On 1/28/19 4:03 PM, Michele wrote:
Dear jwe,
I attach the resulting diary.
Thanks. Unfortunately, those tests may not have been the right ones to
run to answer my questions. I'm trying to figure out when eval will
parse something like
eval ("foo -opt")
as an expression (subtract the value of opt from foo) or as a command
(call the function foo with the character string argument "-opt"). It
seems as though eval may never evaluate its argument as a command-style
function call if it is called with an output value:
val = eval ("foo -opt")
Is that correct?
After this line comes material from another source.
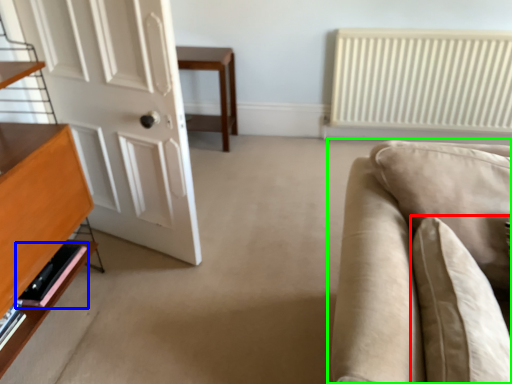 Question: Estimate the real-world distances between objects in this image. Which object is farther from pillow (highlighted by a red box), shelf (highlighted by a blue box) or studio couch (highlighted by a green box)?

Choices:
 (A) shelf
 (B) studio couch

Answer: (A)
I suppose this would be similar to writing
val = foo -opt
in which case the "foo -opt" part is not recognized as a command-style
function call because that can only happen at the beginning of an
expression.
Also the idea of the test like this:
function f (foo)
eval ("foo -opt")
end
f ()
f (1)
was to determine whether the mere existence of a symbol was sufficient
for eval to treat this as a subtraction or is it necessary for the
function parameter "foo" to be defined?
Also, is this different without the eval? What happens for something like
function f (foo)
foo -opt
end
Is this always handled as a subtraction or does it depend on whether f
is called with an argument?
In both cases, I'm assuming the function "foo" exists.
I'll try to come up with another set of tests.